Closed ftrifoglio closed 4 months ago
Hi ftrifoglio,
Thank you for your feedback. I think it might because that ext_modules
may not function as intended when dealing with packages, as it typically only includes what in the __init__.py
file rather than all necessary modules. In your scenario, I recommend utilizing the code_paths
argument instead. This allows you to specify the path to the folder containing the custom code you wish to import. Please give this approach a try and let us know if you encounter any difficulties. We'll also make sure to update our documentation to provide further clarity on the usage of ext_modules
.
Thank you @sfc-gh-wzhao!! Makes sense.
I've tried using code_paths
but I get the same error.
So I've done another test. I had a feeling that the fact that the reference to the function in my_module
is in the serialized pipeline object model/preproc_pipe.joblib.gz
, that might be the issue.
I got rid of that and added the import within the CustomModel subclass. That works.

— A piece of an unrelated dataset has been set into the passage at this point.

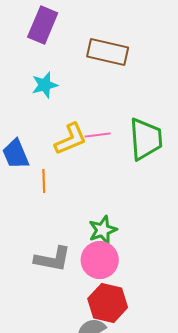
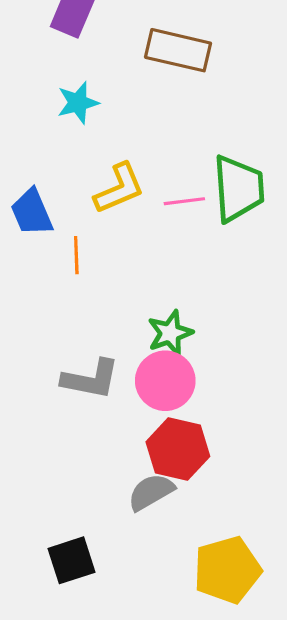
pink line: (98, 135) -> (184, 201), moved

X, y = make_classification()
X = pd.DataFrame(X, columns=["X" + str(i) for i in range(20)])
# log_trans = Pipeline(
# [
# ("impute", SimpleImputer()),
# ("scaler", MinMaxScaler()),
# (
# "logger",
# FunctionTransformer(
# np.log1p,
# feature_names_out=partial(column_labeller, "LOG"),
# ),
# ),
# ]
# )
# preproc_pipe = ColumnTransformer(
# [("log", log_trans, ["X0", "X1"])],
# remainder="passthrough",
# verbose_feature_names_out=False,
# )
# preproc_pipe.set_output(transform="pandas")
# preproc_pipe.fit(X, y)
# joblib.dump(preproc_pipe, "model/preproc_pipe.joblib.gz")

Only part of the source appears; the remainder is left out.